## TASK INSTRUCTIONS
Find each line below where the word "Lester" occurs, and copy it.
··· INFORMATION ···
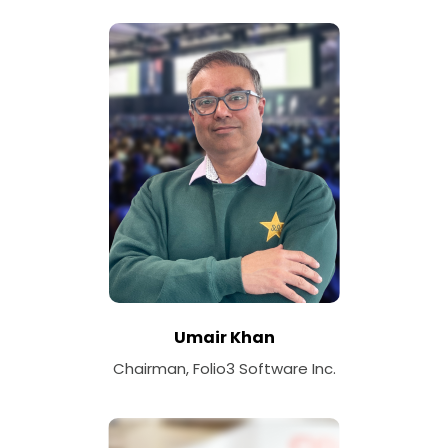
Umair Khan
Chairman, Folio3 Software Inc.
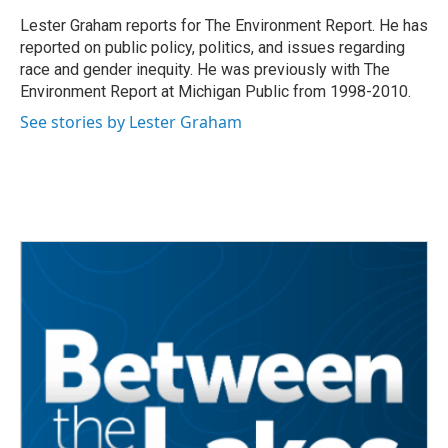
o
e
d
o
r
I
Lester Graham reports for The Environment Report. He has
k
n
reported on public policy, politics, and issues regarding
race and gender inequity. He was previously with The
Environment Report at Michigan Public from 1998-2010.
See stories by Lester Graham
···
··· INFORMATION ···
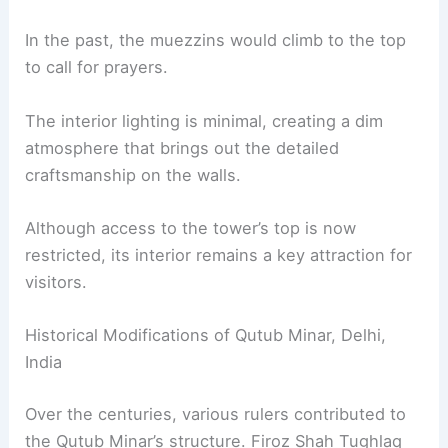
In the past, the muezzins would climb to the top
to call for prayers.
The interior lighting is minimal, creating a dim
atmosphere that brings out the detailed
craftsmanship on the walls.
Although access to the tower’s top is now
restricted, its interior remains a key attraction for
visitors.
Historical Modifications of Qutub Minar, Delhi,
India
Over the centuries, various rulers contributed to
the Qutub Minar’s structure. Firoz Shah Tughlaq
···
## TASK OUTPUT
Lester Graham reports for The Environment Report. He has
See stories by Lester Graham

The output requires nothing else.